As it draws to a close, the Rio Olympics has had its share of romance, lust, betrayal, and missing underwear to titillate the prurient tastes of a global audiences. Or is that just in my street?
Sporting and other prowess aside, it was the audience that was the real subject of a 1968 BBC2 television play, The Year of The Sex Olympics. Written by Nigel Kneale, who had chilled the nation with three Quatermass serials and adaptations of George Orwell’s 1984 and Wuthering Heights, it was broadcast as part of a showcase series, Theatre 625. Kneale’s uncredited script examined the social effects of television on society and somehow drew on a finely focused crystal ball. It posited a future where a small elite keeps the population docile with an endless steam of crap tv shows and pornography. If the general public is busy watching other people at it then they won’t be over populating the world by doing it themselves.
You know it’s the future because everyone talks in a txt-speak patios that matches their hippy-dippy clothing and sparkly make up. The only problem is that viewing ratings for The Sex Olympics are beginning to flag.
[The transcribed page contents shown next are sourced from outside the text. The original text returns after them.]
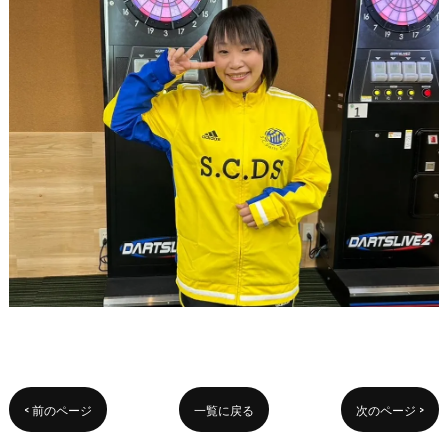
< 前のページ
一覧に戻る
次のページ >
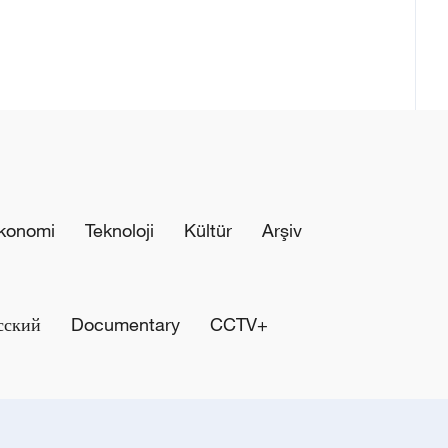
konomi
Teknoloji
Kültür
Arşiv
сский
Documentary
CCTV+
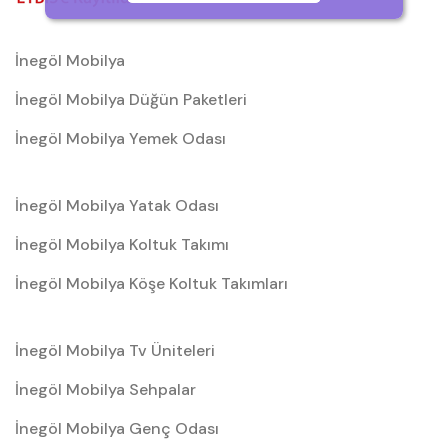
İnegöl Mobilya
İnegöl Mobilya Düğün Paketleri
İnegöl Mobilya Yemek Odası
İnegöl Mobilya Yatak Odası
İnegöl Mobilya Koltuk Takımı
İnegöl Mobilya Köşe Koltuk Takımları
İnegöl Mobilya Tv Üniteleri
İnegöl Mobilya Sehpalar
İnegöl Mobilya Genç Odası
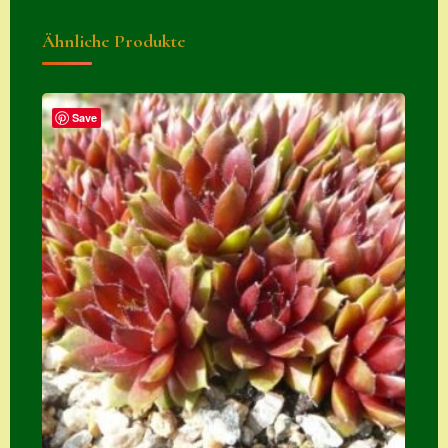
Suche
Ähnliche Produkte
Sue Thomas
Translator
Save
Versand
Versand von
Semps
Warenkorb
Warenkorb
Widerrufsbelehru
ng
Zahlung
Zahlungs- &
Versandinfos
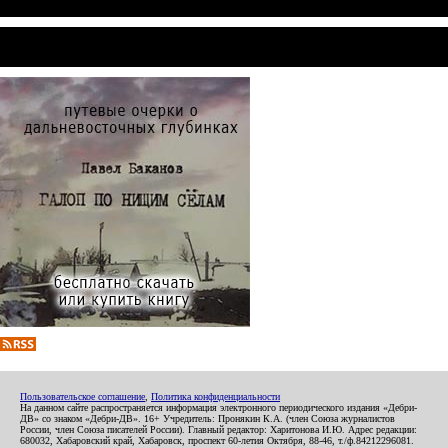
Пользовательское соглашение
,
Политика конфиденциальности
На данном сайте распространяется информация электронного периодического издания «Дебри-
ДВ» со знаком «Дебри-ДВ». 16+ Учредитель: Пронякин К.А. (член Союза журналистов
России, член Союза писателей России). Главный редактор: Харитонова И.Ю. Адрес редакции:
680032, Хабаровский край, Хабаровск, проспект 60-летия Октября, 88-46, т./ф.84212296081.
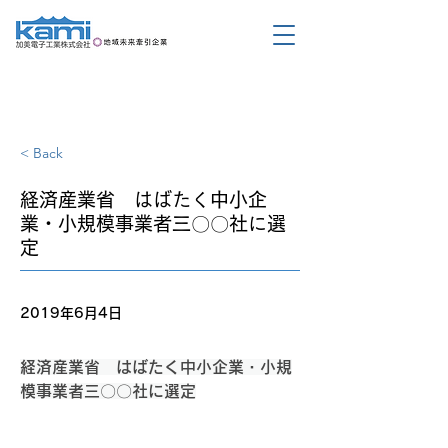
< Back
経済産業省 はばたく中小企
業・小規模事業者三〇〇社に選
定
2019年6月4日
経済産業省　はばたく中小企業・小規
模事業者三〇〇社に選定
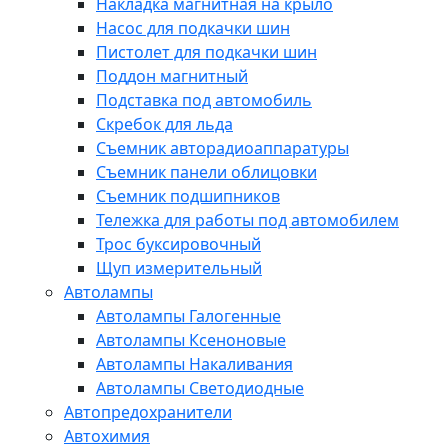
Накладка магнитная на крыло
Насос для подкачки шин
Пистолет для подкачки шин
Поддон магнитный
Подставка под автомобиль
Скребок для льда
Съемник авторадиоаппаратуры
Съемник панели облицовки
Съемник подшипников
Тележка для работы под автомобилем
Трос буксировочный
Щуп измерительный
Автолампы
Автолампы Галогенные
Автолампы Ксеноновые
Автолампы Накаливания
Автолампы Светодиодные
Автопредохранители
Автохимия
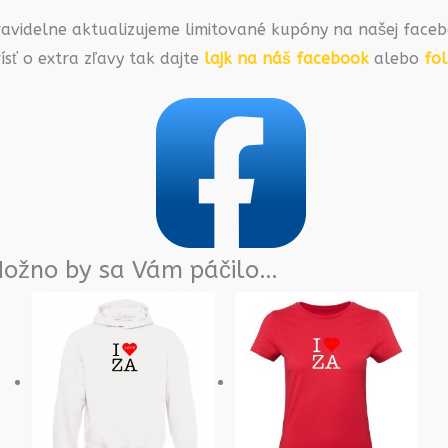
ravidelne aktualizujeme limitované kupóny na našej faceb
ísť o extra zľavy tak dajte
lajk na náš facebook
alebo
fo
ožno by sa Vám páčilo…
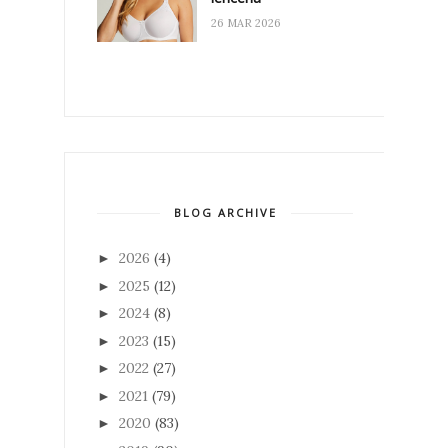
26 MAR 2026
BLOG ARCHIVE
2026
(4)
►
2025
(12)
►
2024
(8)
►
2023
(15)
►
2022
(27)
►
2021
(79)
►
2020
(83)
►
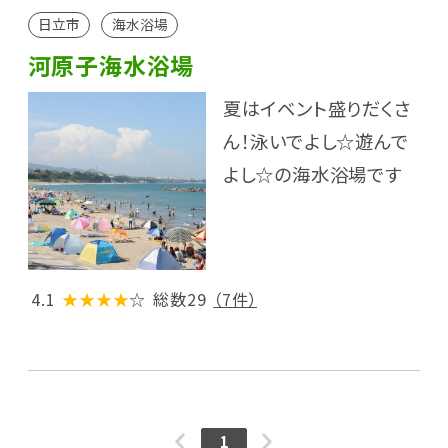
日立市
海水浴場
河原子海水浴場
夏はイベント盛りだくさ
ん！泳いでよし☆遊んで
よし☆の海水浴場です
4.1
★★★★
☆
総数29
（7件）
1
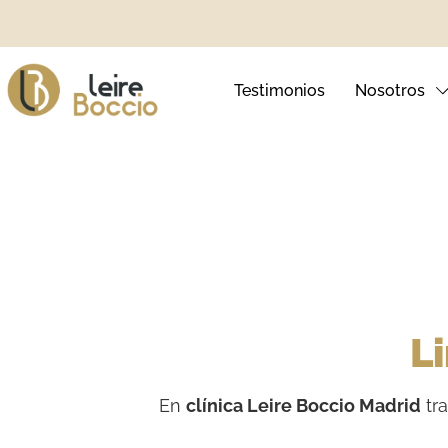
Testimonios
Nosotros
Ortodoncia Invisible
Blanqueamie
Ortodoncia Infantil
Carillas Den
Brackets Metálicos
Sonrisa Ging
L
Brackets Autoligables
En
clínica Leire Boccio Madrid
tr
Brackets Estéticos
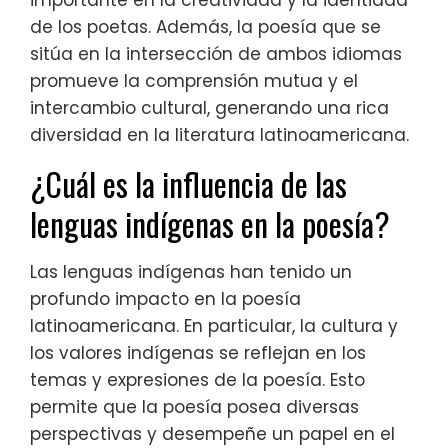
importante en la creatividad y la identidad
de los poetas. Además, la poesía que se
sitúa en la intersección de ambos idiomas
promueve la comprensión mutua y el
intercambio cultural, generando una rica
diversidad en la literatura latinoamericana.
¿Cuál es la influencia de las
lenguas indígenas en la poesía?
Las lenguas indígenas han tenido un
profundo impacto en la poesía
latinoamericana. En particular, la cultura y
los valores indígenas se reflejan en los
temas y expresiones de la poesía. Esto
permite que la poesía posea diversas
perspectivas y desempeñe un papel en el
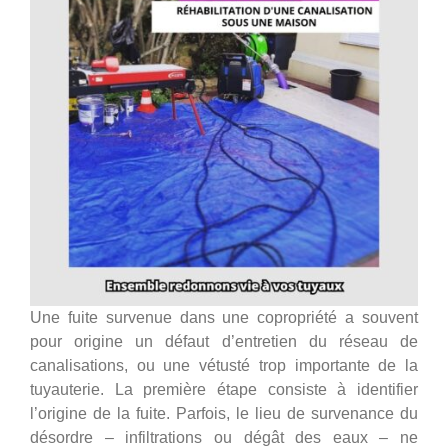
Une fuite survenue dans une copropriété a souvent
pour origine un défaut d’entretien du réseau de
canalisations, ou une vétusté trop importante de la
tuyauterie. La première étape consiste à identifier
l’origine de la fuite. Parfois, le lieu de survenance du
désordre – infiltrations ou dégât des eaux – ne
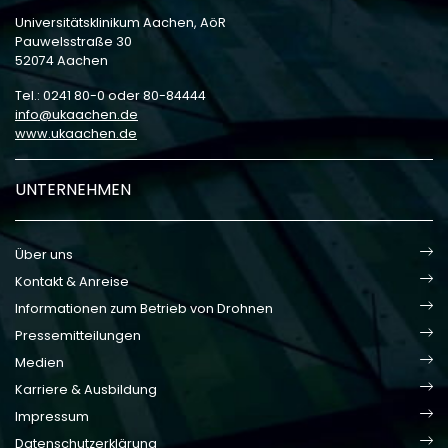
Universitätsklinikum Aachen, AöR
Pauwelsstraße 30
52074 Aachen
Tel.: 0241 80-0 oder 80-84444
info
ukaachen
de
www.ukaachen.de
UNTERNEHMEN
Über uns
Kontakt & Anreise
Informationen zum Betrieb von Drohnen
Pressemitteilungen
Medien
Karriere & Ausbildung
Impressum
Datenschutzerklärung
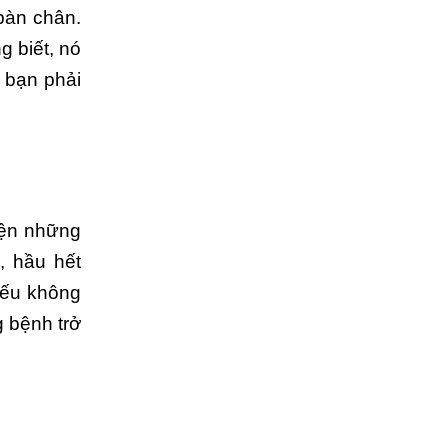
bàn chân.
g biết, nó
 bạn phải
hiện những
, hầu hết
nếu không
g bệnh trở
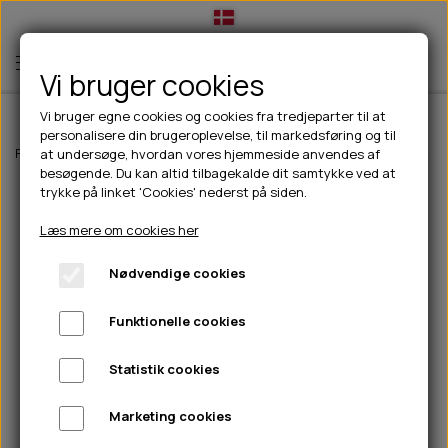
Vi bruger cookies
Vi bruger egne cookies og cookies fra tredjeparter til at
personalisere din brugeroplevelse, til markedsføring og til
TIL HUND
Forside
Outdoor
Pinewood tøj
Herre
Pinewood Dog Sports Train
at undersøge, hvordan vores hjemmeside anvendes af
besøgende. Du kan altid tilbagekalde dit samtykke ved at
💧FODER- VANDSKÅLE
TIL HUNDEEJER
trykke på linket 'Cookies' nederst på siden.
SLIK- & SNUSEMÅTTER
🥩 HUNDEFODER
DRIKKEFLASKER/TERMOFLASKER
TIL KAT
Læs mere om cookies her
🦺 HALSBÅND, LINER & SELER
FODER- & VANDSKÅLE
BELCANDO
HØMHØM POSER & DISPENSER
TILBUD
Nødvendige cookies
🦴 GODBIDDER & SNACKS
GODBIDSTASKE
CARNILOVE
LØB/TRÆNING
NYHEDER
Funktionelle cookies
🍖 SMAGSVARIANTER
🎾 LEGETØJ
HALSBÅND
CHICOPEE
HUER OG VANTER
🦠 PLEJE & HYGIEJNE
ABONNEMENT
TYGGEBEN
BOLDE
SELER
EDEN
GRIS
PINEWOOD SALES
Statistik cookies
HUNDESHAMPOO & BALSAM
HUNDEFODER UDEN KORN
100% NATURLIG SNACK
🐕 HUNDETØJ
OKSE & KALV
BAMSER
LINER
PINEWOOD TØJ
Marketing cookies
TÆNDER, ØRE, ØJE, POTER & NÆSE
🐾 UDSTYR & KOMFORT
SVØMMEVESTE
REBLEGETØJ
STORKØB
ISEGRIM
LYGTER
HEST
REGNTØJ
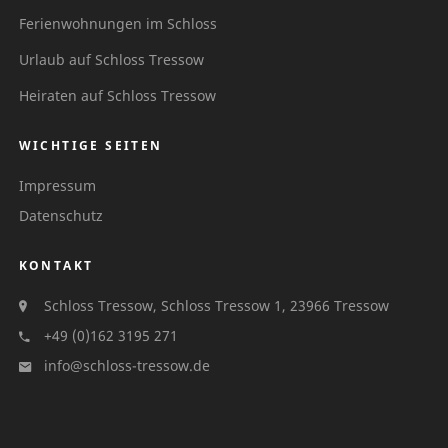
Ferienwohnungen im Schloss
Urlaub auf Schloss Tressow
Heiraten auf Schloss Tressow
WICHTIGE SEITEN
Impressum
Datenschutz
KONTAKT
Schloss Tressow, Schloss Tressow 1, 23966 Tressow
+49 (0)162 3195 271
info@schloss-tressow.de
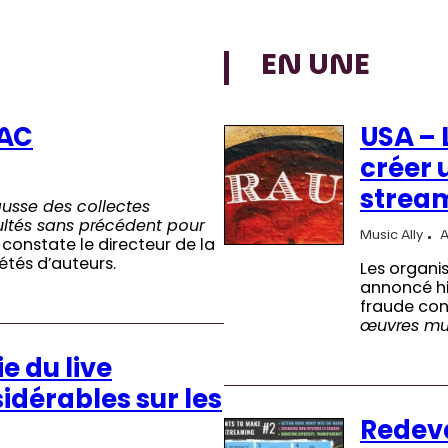
EN UNE
SAC
USA – 
créer 
strea
ausse des collectes
ultés sans précédent pour
Music Ally
A
constate le directeur de la
étés d’auteurs.
Les organi
annoncé hie
fraude con
œuvres mus
e du live
idérables sur les
Redeva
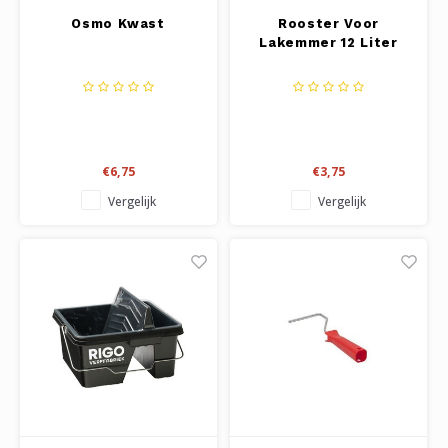
Osmo Kwast
Rooster Voor
Lakemmer 12 Liter
€6,75
€3,75
Vergelijk
Vergelijk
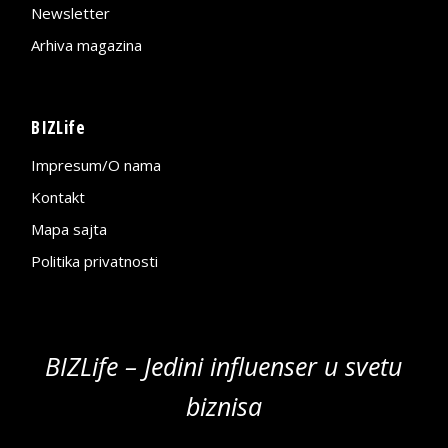
Newsletter
Arhiva magazina
BIZLife
Impresum/O nama
Kontakt
Mapa sajta
Politika privatnosti
BIZLife – Jedini influenser u svetu
biznisa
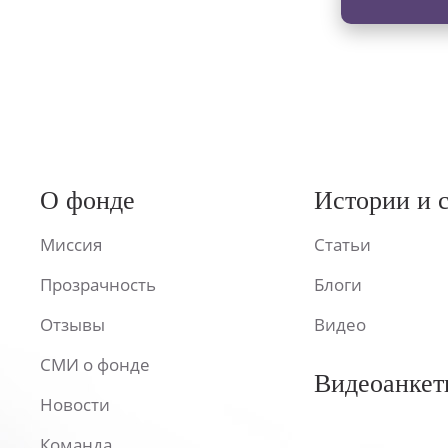
О фонде
Истории и 
Миссия
Статьи
Прозрачность
Блоги
Отзывы
Видео
СМИ о фонде
Видеоанкет
Новости
Команда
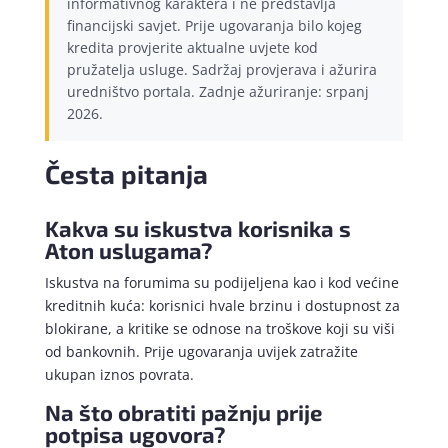
informativnog karaktera i ne predstavlja
financijski savjet. Prije ugovaranja bilo kojeg
kredita provjerite aktualne uvjete kod
pružatelja usluge. Sadržaj provjerava i ažurira
uredništvo portala. Zadnje ažuriranje: srpanj
2026.
Česta pitanja
Kakva su iskustva korisnika s
Aton uslugama?
Iskustva na forumima su podijeljena kao i kod većine
kreditnih kuća: korisnici hvale brzinu i dostupnost za
blokirane, a kritike se odnose na troškove koji su viši
od bankovnih. Prije ugovaranja uvijek zatražite
ukupan iznos povrata.
Na što obratiti pažnju prije
potpisa ugovora?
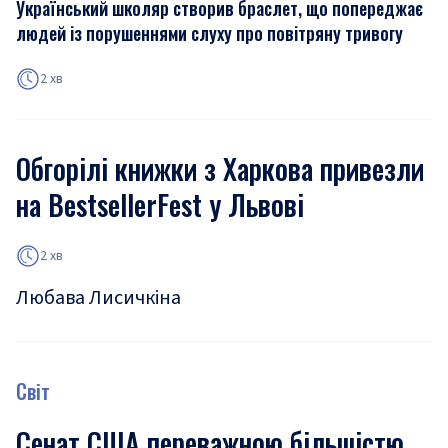
Український школяр створив браслет, що попереджає
людей із порушеннями слуху про повітряну тривогу
2 хв
Обгорілі книжки з Харкова привезли
на BestsellerFest у Львові
2 хв
Любава Лисичкіна
Світ
Сенат США переважною більшістю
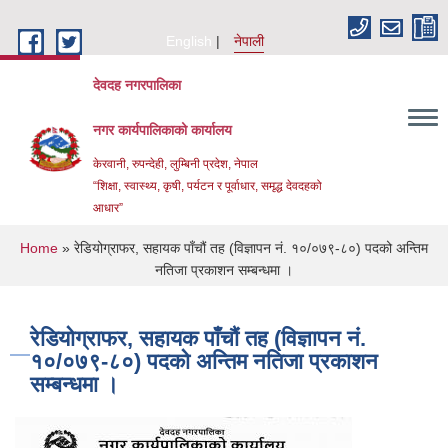
Skip to main content
English
नेपाली
देवदह नगरपालिका
नगर कार्यपालिकाको कार्यालय
केरवानी, रुपन्देही, लुम्बिनी प्रदेश, नेपाल
“शिक्षा, स्वास्थ्य, कृषी, पर्यटन र पूर्वाधार, समृद्ध देवदहको
आधार”
You are here
Home
» रेडियोग्राफर, सहायक पाँचौं तह (विज्ञापन नं. १०/०७९-८०) पदको अन्तिम
नतिजा प्रकाशन सम्बन्धमा ।
रेडियोग्राफर, सहायक पाँचौं तह (विज्ञापन नं.
१०/०७९-८०) पदको अन्तिम नतिजा प्रकाशन
Urban Resilience and livability Improvement Project(URLIP)
सम्बन्धमा ।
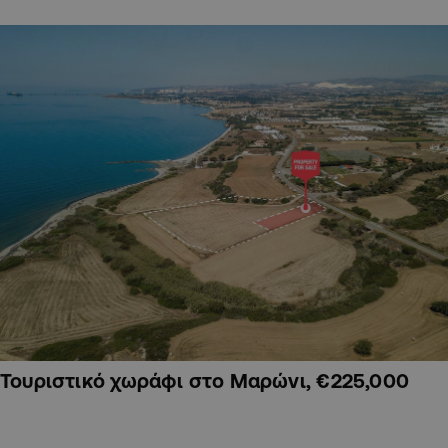
Τουριστικό χωράφι στο Μαρώνι, €225,000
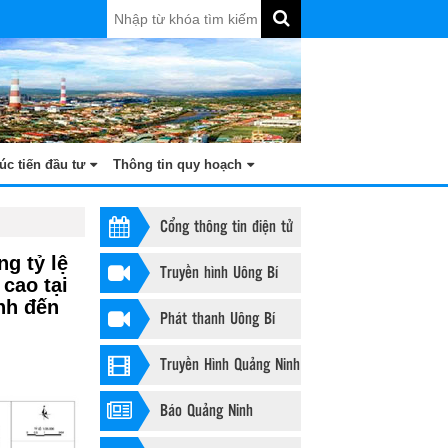
úc tiến đầu tư
Thông tin quy hoạch
Cổng thông tin điện tử
g tỷ lệ
Truyền hình Uông Bí
cao tại
nh đến
Phát thanh Uông Bí
Truyền Hình Quảng Ninh
Báo Quảng Ninh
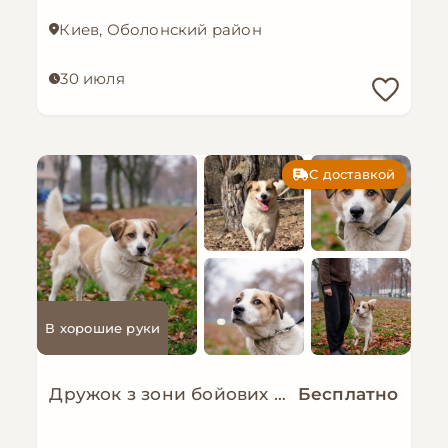
Киев, Оболонский район
30 июля
С доставкой
В хорошие руки
Дружок з зони бойових дій шукає нову родину!
Бесплатно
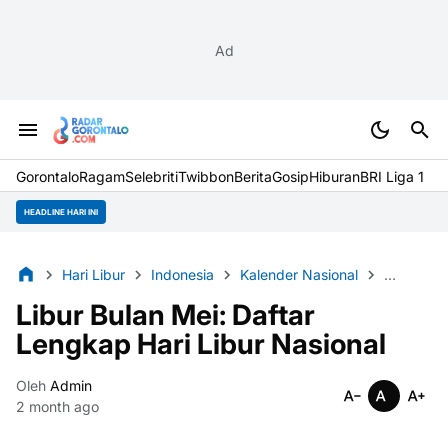
Ad
Gorontalo
Ragam
Selebriti
Twibbon
Berita
Gosip
Hiburan
BRI Liga 1
HEADLINE HARI INI
Hari Libur
Indonesia
Kalender Nasional
Libur Nas
Libur Bulan Mei: Daftar
Lengkap Hari Libur Nasional
Oleh
Admin
2 month ago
One of the production team, Nat Mender (played by Tony Vogel who would later become Southern Television’s Dick Barton) argues for programmes that will educate the “low-drive” sections of society. However, Coordinator Ugo Priest, (played by Leonard Rossiter, fresh off the set of 2001: A Space Odyssey) decides to commission The Live Life Show where a group of people will be stranded on a remote Scottish Island where they will be observed living life as it happens.
Mender, his wife and daughter are part of the group who are sent to the island. But another member of the production team, Lasar Opie (played by Brian Cox), decides to add some tension to the mix by fudging the selection process and allowing a psychopath on to the island.
Tension rises when this rogue participant goes on a murderous rampage. Priest is appalled but the audience respond to the deaths with laughter. They are enjoying the killing and Priest is horrified when told the show is a success.
Whether intentional allegory or satire, Kneale managed to anticipate the advent of reality television shows such as Big Brother, Castaway and Love Island. Was he merely taking contemporary trends and following them to a logical extreme?
He had long expressed dissatisfaction with the counter-culture of the day which he described as “let it all hang out and stop thinking.” They were themes he would return to in other productions.
The Year of The Sex Olympics was broadcast in colour although only black and white recordings now exist. It also came under fire from Clean-Up TV Mary Whitehouse who had obtained a copy of the script before production.